** Opening Data to process block **

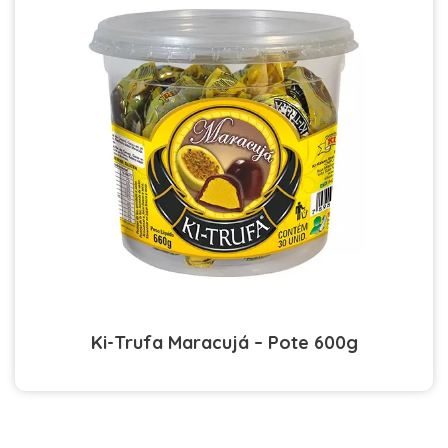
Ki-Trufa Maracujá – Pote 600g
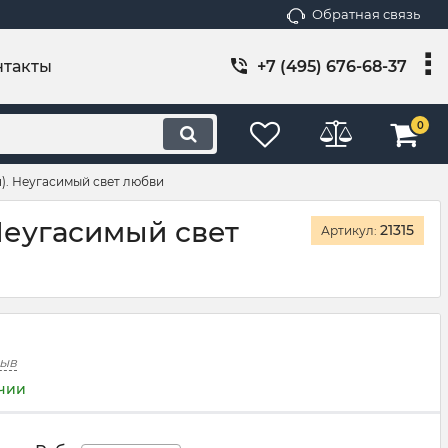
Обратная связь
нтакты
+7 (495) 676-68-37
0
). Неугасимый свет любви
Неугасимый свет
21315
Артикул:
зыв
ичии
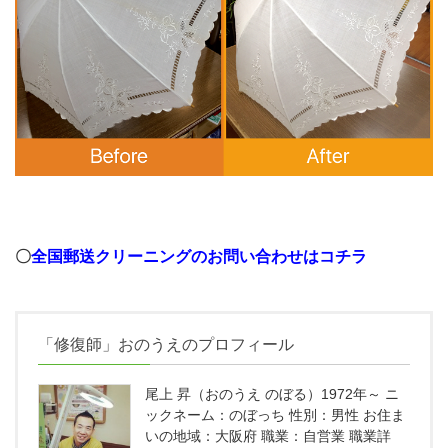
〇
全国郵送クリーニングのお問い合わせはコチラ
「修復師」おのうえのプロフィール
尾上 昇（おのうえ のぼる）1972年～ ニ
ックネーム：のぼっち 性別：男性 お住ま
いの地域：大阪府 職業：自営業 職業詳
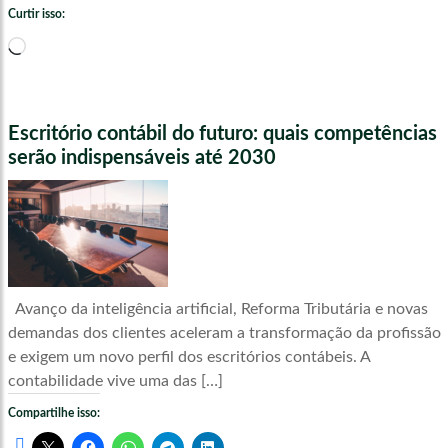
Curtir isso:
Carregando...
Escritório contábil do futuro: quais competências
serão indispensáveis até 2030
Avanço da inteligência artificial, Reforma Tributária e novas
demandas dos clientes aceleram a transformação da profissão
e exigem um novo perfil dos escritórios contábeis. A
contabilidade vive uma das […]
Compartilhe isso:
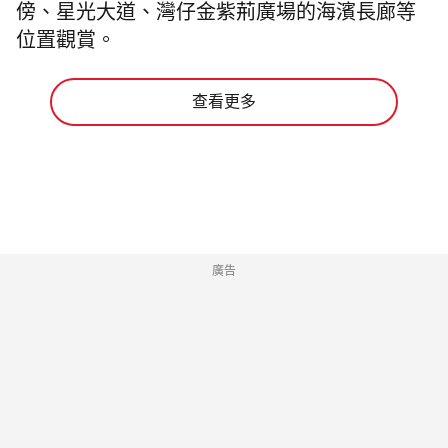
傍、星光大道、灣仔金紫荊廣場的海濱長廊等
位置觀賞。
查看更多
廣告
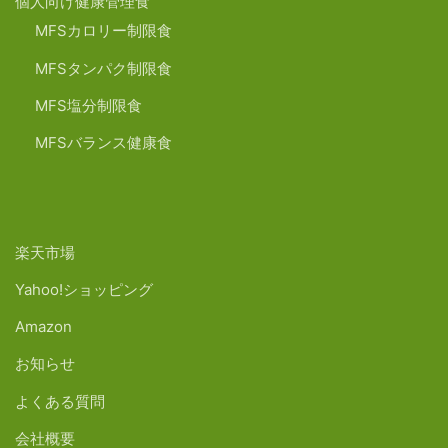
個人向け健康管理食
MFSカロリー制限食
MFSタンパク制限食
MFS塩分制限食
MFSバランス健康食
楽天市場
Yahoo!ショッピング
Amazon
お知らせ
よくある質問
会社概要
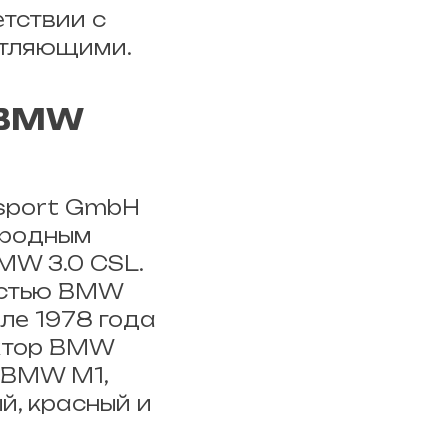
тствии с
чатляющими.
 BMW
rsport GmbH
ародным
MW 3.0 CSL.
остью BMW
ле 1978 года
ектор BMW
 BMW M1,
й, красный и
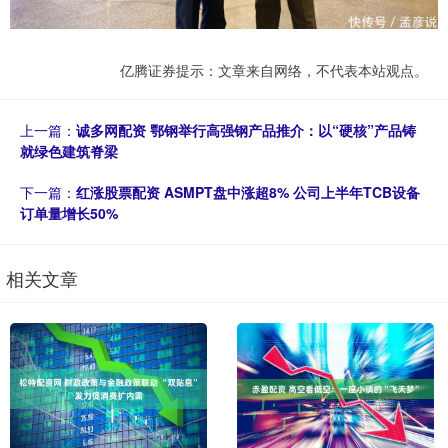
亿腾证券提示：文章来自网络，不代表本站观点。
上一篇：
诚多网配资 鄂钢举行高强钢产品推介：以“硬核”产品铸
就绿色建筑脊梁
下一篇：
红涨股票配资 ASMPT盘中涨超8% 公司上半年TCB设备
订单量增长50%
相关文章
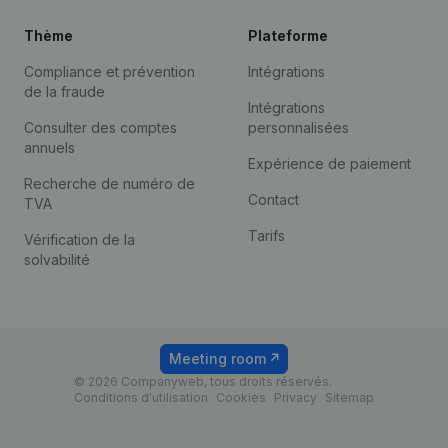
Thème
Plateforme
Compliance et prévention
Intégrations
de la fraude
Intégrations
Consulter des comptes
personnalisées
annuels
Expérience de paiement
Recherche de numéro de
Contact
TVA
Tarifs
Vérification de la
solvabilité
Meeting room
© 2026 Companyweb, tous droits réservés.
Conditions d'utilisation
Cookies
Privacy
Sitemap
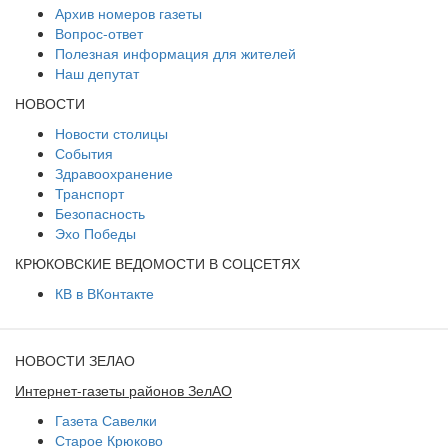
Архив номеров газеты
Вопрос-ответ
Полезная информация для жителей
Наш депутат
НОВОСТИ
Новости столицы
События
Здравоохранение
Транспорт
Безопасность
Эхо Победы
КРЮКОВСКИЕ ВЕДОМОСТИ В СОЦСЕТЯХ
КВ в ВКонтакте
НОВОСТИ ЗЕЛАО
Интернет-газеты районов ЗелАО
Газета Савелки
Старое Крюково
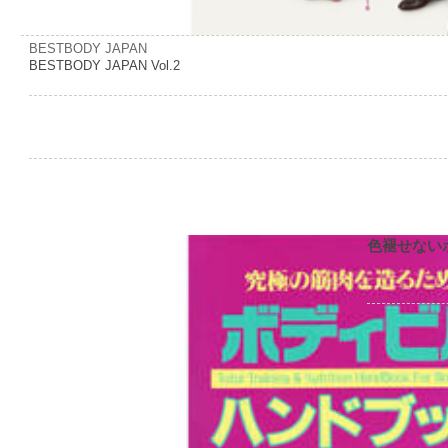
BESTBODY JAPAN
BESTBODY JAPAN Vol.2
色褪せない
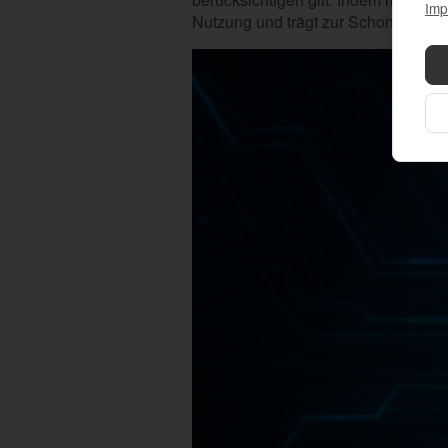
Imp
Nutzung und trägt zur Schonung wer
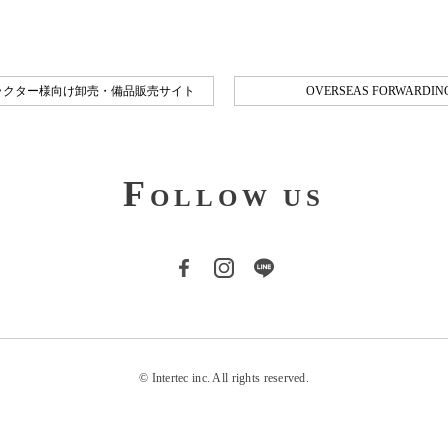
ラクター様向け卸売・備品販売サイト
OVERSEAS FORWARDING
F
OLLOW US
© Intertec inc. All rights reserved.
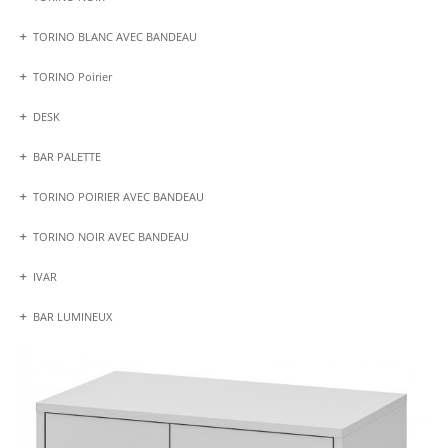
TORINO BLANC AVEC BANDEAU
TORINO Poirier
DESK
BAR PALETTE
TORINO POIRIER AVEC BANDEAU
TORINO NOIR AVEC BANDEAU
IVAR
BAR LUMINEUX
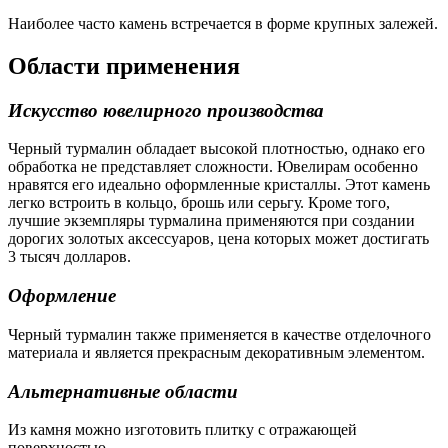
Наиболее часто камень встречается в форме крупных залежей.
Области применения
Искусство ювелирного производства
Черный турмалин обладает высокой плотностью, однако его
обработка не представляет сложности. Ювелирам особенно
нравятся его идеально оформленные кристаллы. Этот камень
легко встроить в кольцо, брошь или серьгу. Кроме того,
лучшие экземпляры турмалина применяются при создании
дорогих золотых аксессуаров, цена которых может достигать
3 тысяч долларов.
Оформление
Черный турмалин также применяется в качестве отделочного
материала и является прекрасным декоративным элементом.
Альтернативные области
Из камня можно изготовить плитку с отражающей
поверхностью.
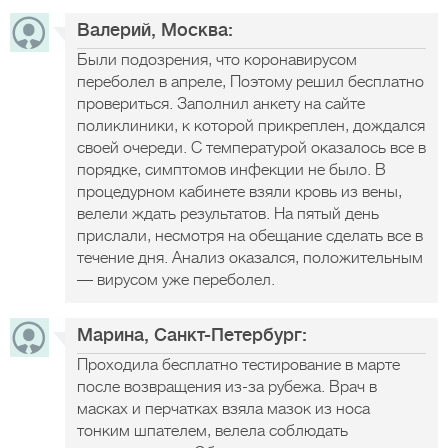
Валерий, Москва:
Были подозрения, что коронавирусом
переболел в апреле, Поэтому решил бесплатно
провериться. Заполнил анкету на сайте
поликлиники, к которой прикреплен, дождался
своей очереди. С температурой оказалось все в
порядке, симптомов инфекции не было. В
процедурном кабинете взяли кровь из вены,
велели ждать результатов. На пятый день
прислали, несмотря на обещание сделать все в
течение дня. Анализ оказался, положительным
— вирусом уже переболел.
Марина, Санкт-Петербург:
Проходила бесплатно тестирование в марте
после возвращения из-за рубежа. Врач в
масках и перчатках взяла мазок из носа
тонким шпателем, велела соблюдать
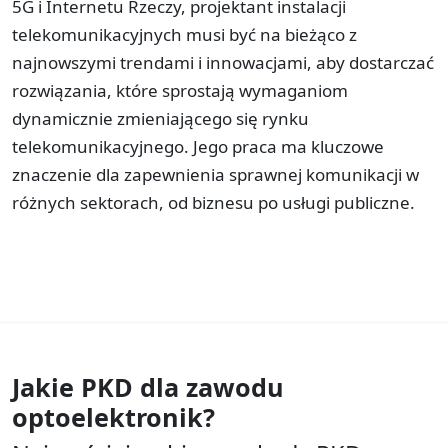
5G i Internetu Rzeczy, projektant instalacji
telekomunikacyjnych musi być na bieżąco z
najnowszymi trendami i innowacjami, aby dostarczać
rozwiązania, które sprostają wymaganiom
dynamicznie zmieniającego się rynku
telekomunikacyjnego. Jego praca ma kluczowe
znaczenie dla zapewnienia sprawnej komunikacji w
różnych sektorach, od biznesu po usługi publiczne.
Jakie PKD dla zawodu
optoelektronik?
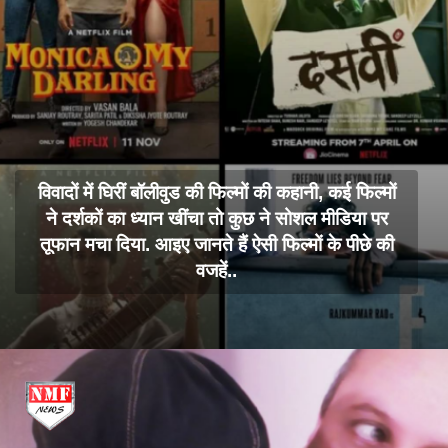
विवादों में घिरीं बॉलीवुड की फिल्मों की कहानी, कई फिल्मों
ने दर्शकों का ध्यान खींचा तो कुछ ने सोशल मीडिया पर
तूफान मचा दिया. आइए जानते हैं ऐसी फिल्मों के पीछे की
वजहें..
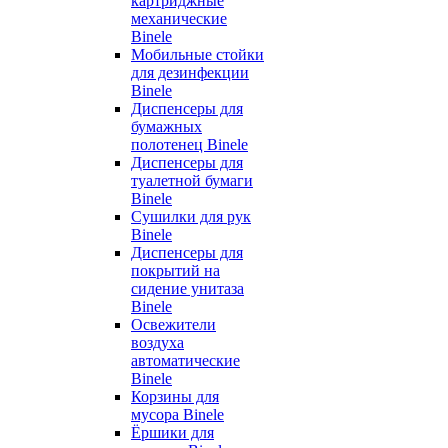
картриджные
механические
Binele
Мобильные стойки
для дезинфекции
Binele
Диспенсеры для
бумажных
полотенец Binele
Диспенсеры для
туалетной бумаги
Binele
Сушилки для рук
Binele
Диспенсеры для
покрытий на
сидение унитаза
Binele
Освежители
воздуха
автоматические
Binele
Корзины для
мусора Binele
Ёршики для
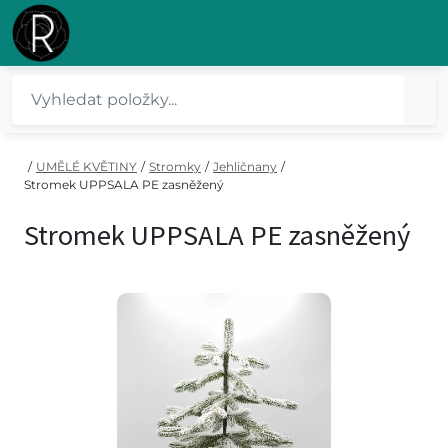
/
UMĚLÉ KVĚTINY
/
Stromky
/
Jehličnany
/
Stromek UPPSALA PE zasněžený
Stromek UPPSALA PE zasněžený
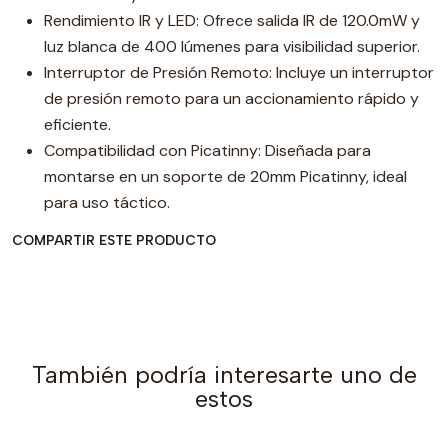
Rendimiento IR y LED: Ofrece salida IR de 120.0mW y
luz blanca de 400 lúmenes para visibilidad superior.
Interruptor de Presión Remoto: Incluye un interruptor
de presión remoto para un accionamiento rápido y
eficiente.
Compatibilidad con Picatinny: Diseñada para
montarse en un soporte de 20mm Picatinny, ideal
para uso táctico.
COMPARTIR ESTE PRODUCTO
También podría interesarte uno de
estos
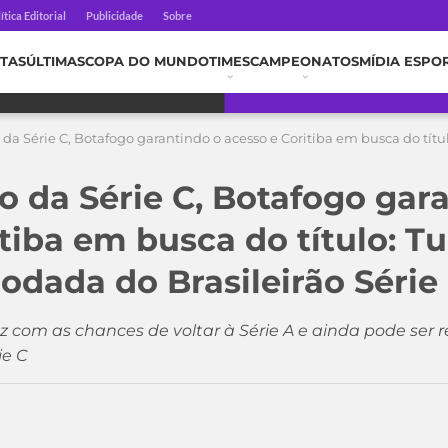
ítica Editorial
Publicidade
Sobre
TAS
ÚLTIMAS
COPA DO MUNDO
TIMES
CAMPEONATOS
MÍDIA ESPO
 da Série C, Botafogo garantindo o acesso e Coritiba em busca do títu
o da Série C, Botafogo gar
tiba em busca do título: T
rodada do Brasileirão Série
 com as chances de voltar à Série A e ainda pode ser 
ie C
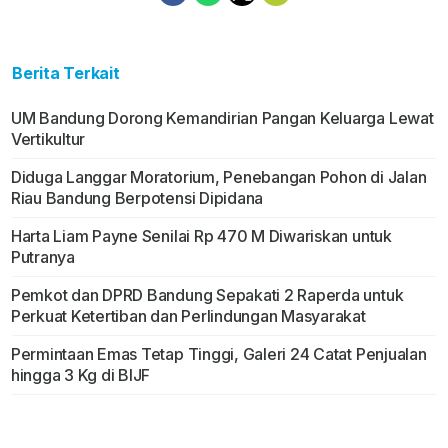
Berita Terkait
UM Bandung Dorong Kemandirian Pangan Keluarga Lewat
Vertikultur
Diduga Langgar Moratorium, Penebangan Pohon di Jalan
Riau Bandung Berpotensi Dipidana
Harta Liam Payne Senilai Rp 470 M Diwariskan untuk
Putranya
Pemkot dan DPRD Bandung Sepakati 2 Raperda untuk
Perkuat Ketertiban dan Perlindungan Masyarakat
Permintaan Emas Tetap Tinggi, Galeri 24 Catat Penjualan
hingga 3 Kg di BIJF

** Closing Data to process block **

**What this task involves**: Copy each line of the records that contains the word "BANDEAU".

**Expected answer**:
TORINO BLANC AVEC BANDEAU
TORINO POIRIER AVEC BANDEAU
TORINO NOIR AVEC BANDEAU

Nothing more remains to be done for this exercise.